Parsons Sam, McCormick Ethan M
Cognitive Neuroscience Department, Donders Institute for Brain, Cognition and Behavior, Radboud University Medical Center, Nijmegen, The Netherlands.
Cognitive Neuroscience Department, Donders Institute for Brain, Cognition and Behavior, Radboud University Medical Center, Nijmegen, The Netherlands; Methodology & Statistics Department, Institute of Psychology, Leiden University, Leiden, The Netherlands.
Dev Cogn Neurosci. 2024 Apr;66:101353. doi: 10.1016/j.dcn.2024.101353. Epub 2024 Feb 5.

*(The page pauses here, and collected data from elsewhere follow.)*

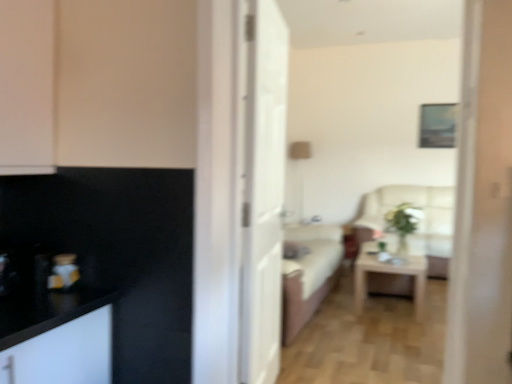 Question: Is metallic gold vase at left not inside beige fabric armchair at center?

Choices:
 (A) yes
 (B) no

Answer: (A)

Question: From a real-world perspective, does metallic gold vase at left stand above beige fabric armchair at center?

Choices:
 (A) yes
 (B) no

Answer: (A)

Question: From the image's perspective, is metallic gold vase at left located above beige fabric armchair at center?

Choices:
 (A) no
 (B) yes

Answer: (B)

Question: Can beige fabric armchair at center be found inside metallic gold vase at left?

Choices:
 (A) yes
 (B) no

Answer: (B)

Question: Does metallic gold vase at left come behind beige fabric armchair at center?

Choices:
 (A) yes
 (B) no

Answer: (B)

Question: Considering the positions of metallic gold vase at left and white glossy door at center in the image, is metallic gold vase at left wider or thinner than white glossy door at center?

Choices:
 (A) thin
 (B) wide

Answer: (A)

Question: In the image, is metallic gold vase at left on the left side or the right side of white glossy door at center?

Choices:
 (A) right
 (B) left

Answer: (B)

Question: Which is correct: metallic gold vase at left is inside white glossy door at center, or outside of it?

Choices:
 (A) inside
 (B) outside

Answer: (B)

Question: In terms of height, does metallic gold vase at left look taller or shorter compared to white glossy door at center?

Choices:
 (A) short
 (B) tall

Answer: (A)

Question: From a real-world perspective, is black matte cabinet at upper left above or below metallic gold vase at left?

Choices:
 (A) above
 (B) below

Answer: (A)

Question: Considering the positions of black matte cabinet at upper left and metallic gold vase at left in the image, is black matte cabinet at upper left taller or shorter than metallic gold vase at left?

Choices:
 (A) tall
 (B) short

Answer: (A)

Question: From the image's perspective, is black matte cabinet at upper left above or below metallic gold vase at left?

Choices:
 (A) above
 (B) below

Answer: (A)

Question: Considering the positions of black matte cabinet at upper left and metallic gold vase at left in the image, is black matte cabinet at upper left wider or thinner than metallic gold vase at left?

Choices:
 (A) wide
 (B) thin

Answer: (A)

Question: From a real-world perspective, is metallic gold vase at left above or below beige fabric armchair at center?

Choices:
 (A) above
 (B) below

Answer: (A)

Question: Choose the correct answer: Is metallic gold vase at left inside beige fabric armchair at center or outside it?

Choices:
 (A) inside
 (B) outside

Answer: (B) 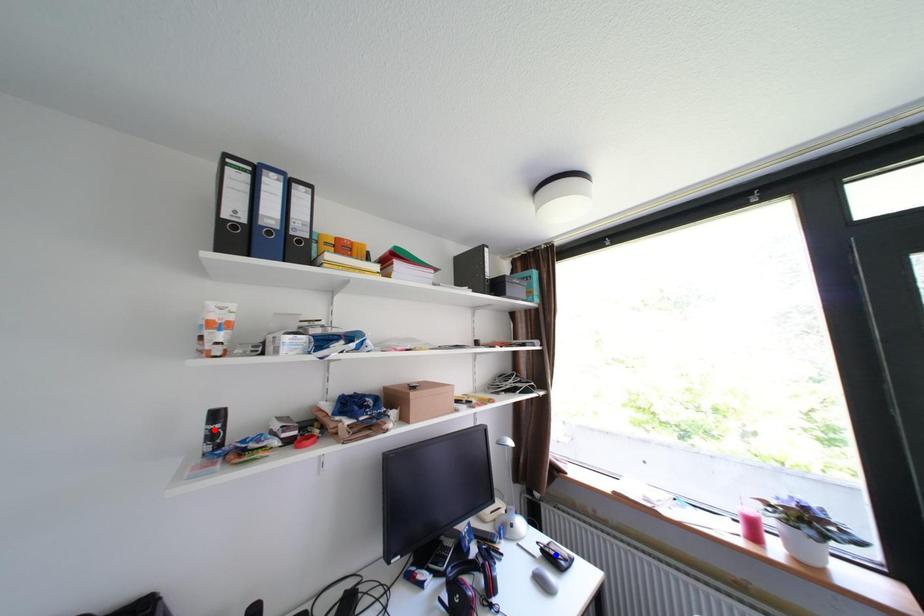 Question: Which of the two points in the image is closer to the camera?

Choices:
 (A) Blue point is closer.
 (B) Red point is closer.

Answer: (B) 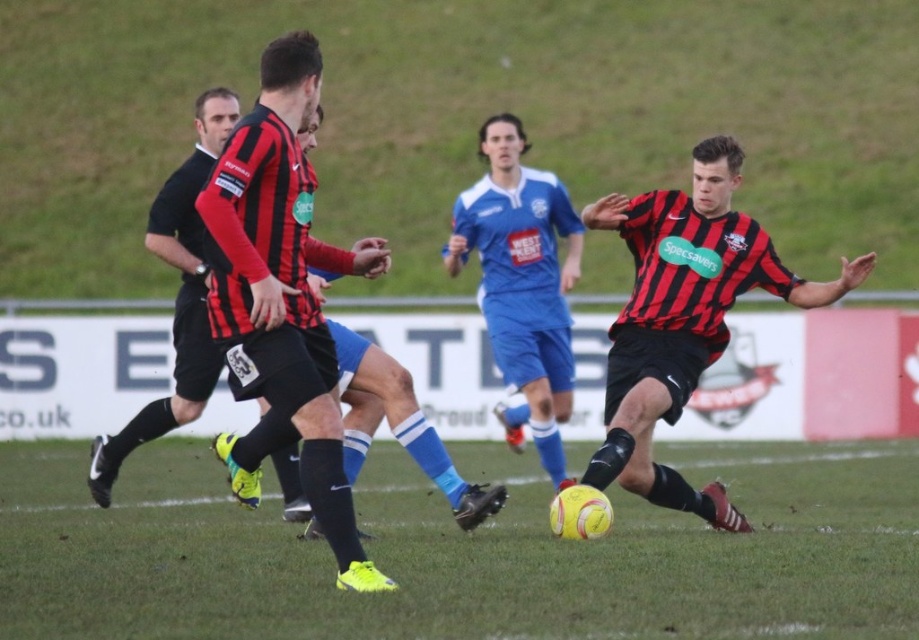 You are a soccer coach standing on the sideline and want to analyze the positioning of the players. There is a specific point marked at coordinates point (473, 632) that is crucial for the next play. If you need to place a cone exactly 5 meters away from this point towards the direction of the soccer ball, how far will the cone be from the soccer ball?

The distance of point (473, 632) from viewer is 7.30 meters. Placing a cone 5 meters away from this point towards the soccer ball would mean the cone is 7.30 meters minus 5 meters, resulting in a distance of 2.30 meters from the soccer ball.

You are a soccer referee observing the game. You need to determine if the yellow rubber ball at center is entirely visible above the matte black jersey at center. Based on the scene description, can you confirm this?

The yellow rubber ball at center is not as tall as matte black jersey at center, so the ball is partially hidden behind the jersey and not entirely visible above it. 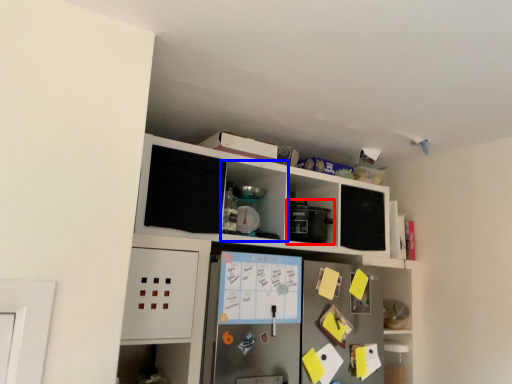 Question: Which object is closer to the camera taking this photo, appliance (highlighted by a red box) or cabinet (highlighted by a blue box)?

Emerging neuroimaging studies investigating changes in the brain aim to collect sufficient data points to examine trajectories of change across key developmental periods. Yet, current studies are often constrained by the number of time points available now. We demonstrate that these constraints should be taken seriously and that studies with two time points should focus on particular questions (e.g., group-level or intervention effects), while complex questions of individual differences and investigations into causes and consequences of those differences should be deferred until additional time points can be incorporated into models of change. We generated underlying longitudinal data and fit models with 2, 3, 4, and 5 time points across 1000 samples. While fixed effects could be recovered on average even with few time points, recovery of individual differences was particularly poor for the two time point model, correlating at r = 0.41 with the true individual parameters - meaning these scores share only 16.8% of variance As expected, models with more time points recovered the growth parameter more accurately; yet parameter recovery for the three time point model was still low, correlating around r = 0.57. We argue that preliminary analyses on early subsets of time points in longitudinal analyses should focus on these average or group-level effects and that individual difference questions should be addressed in samples that maximize the number of time points available. We conclude with recommendations for researchers using early time point models, including ideas for preregistration, careful interpretation of 2 time point results, and treating longitudinal analyses as dynamic, where early findings are updated as additional information becomes available.
新兴的神经影像学研究旨在通过收集足够的数据点来研究大脑在关键发育阶段的变化轨迹。然而,目前的研究常常受到现有时间点数量的限制。我们证明,这些限制应得到重视,双时间点研究应聚焦于特定问题(如组间水平或干预效果),而关于个体差异的复杂问题以及对这些差异的因果关系的研究应推迟到更多时间点纳入变化模型之后。我们生成了基础纵向数据,并在1000个样本中拟合了包含2、3、4和5个时间点的模型。虽然即使时间点较少,固定效应平均仍可恢复,但双时间点模型对个体差异的恢复尤其差,与真实个体参数的相关性为r = 0.41——这意味着这些分数仅共享16.8%的方差。正如预期的那样,时间点更多的模型能更准确地恢复生长参数;然而,三时间点模型的参数恢复仍然较低,相关性约为r = 0.57。我们认为,纵向分析中对早期时间点子集的初步分析应聚焦于这些平均或组间水平的效应,个体差异问题应在能最大化可用时间点数量的样本中进行研究。我们最后为使用早期时间点模型的研究人员提供了建议,包括预注册的思路、对双时间点结果的谨慎解读,以及将纵向分析视为动态过程,随着更多信息的获取不断更新早期发现。